With each failed playoff bid, the pressure on this team mounted. There were cries for a complete overhaul and the great Tom Landry was being called out again as he was in 1964. Then it was said he couldn’t take this team to playoff caliber and the fans and press were clamoring for a coaching change. This time the outcry had a different tone. The team was now certainly playoff caliber as evidenced by the past four years, but now the uproar was a direct of result of Landry’s lack of playoff success. And the chorus of disapproval was more vocal than ever (and this was long before the internet). It was said this team had no heart or character. They likened the Dallas Cowboys to the new invention of the era – the computer; cold calculating, efficient, yet void of human emotion which is the vital transparent element embedded into the psyche of all winning teams.

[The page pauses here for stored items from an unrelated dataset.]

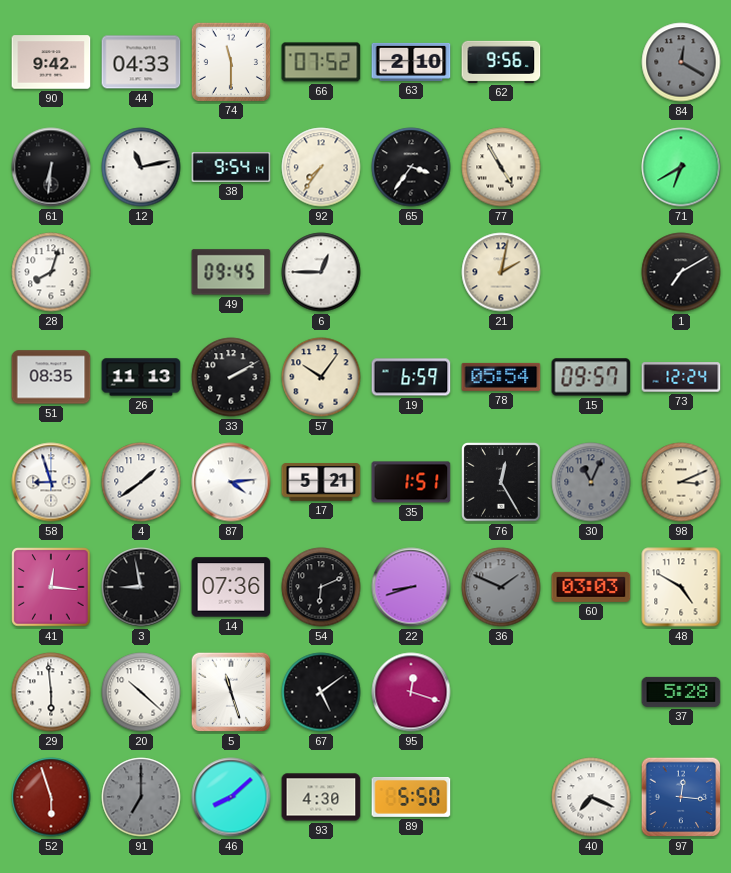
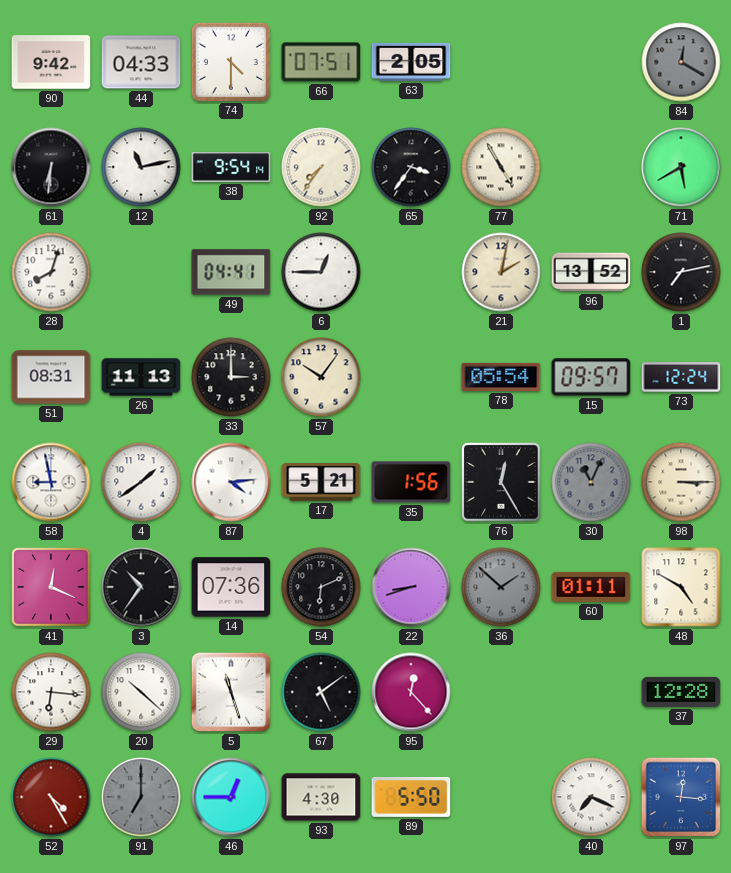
74: 11:30 -> 4:30
66: 07:52 -> 07:51
63: 2:10 -> 2:05
62: 9:56 -> none
71: 6:40 -> 5:40
49: 09:45 -> 04:41
96: none -> 13:52
1: 7:10 -> 7:13
51: 08:35 -> 08:31
33: 2:10 -> 3:00
19: 6:59 -> none
58: 8:57 -> 8:58
35: 1:51 -> 1:56
98: 3:11 -> 3:15
41: 12:16 -> 12:19
3: 8:58 -> 10:36
36: 1:49 -> 1:52
60: 03:03 -> 01:11
29: 5:59 -> 6:16
95: 12:18 -> 12:23
37: 5:28 -> 12:28
52: 5:57 -> 4:25
46: 8:08 -> 12:45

Murchison owned a computer company (among many other businesses) and Schramm and the Dallas Cowboys were the first team in the NFL to use a computer to chart opponents’ trends and tendencies as well as to compile scouting reports on prospective draft choices. That fact coupled with Tom Landry’s steely personality and continued playoff failures, gave the press all the fodder they needed to have a field day at our expense. It was a difficult time to be a Dallas Cowboy fan. But I would realize much later, those were the times that solidified my love for this team more than any other. Adversity can do that. But questions remained. Would Murchison have the same amount of patience and commitment after four straight years of playoff futility as he did in 1964? Was a full overhaul necessary? Could it be that Tom Landry was not the man who would take this franchise to the next level? Did we really have a bunch of mindless drones for players who possessed the same passionless character as a machine? Would the Dallas Cowboys hold the disdained moniker of “Next Year’s Champions” forever? To the chagrin of Dallas Cowboy fans everywhere, there was no other recourse than to wait until “Next Year” to find out the answers to those questions.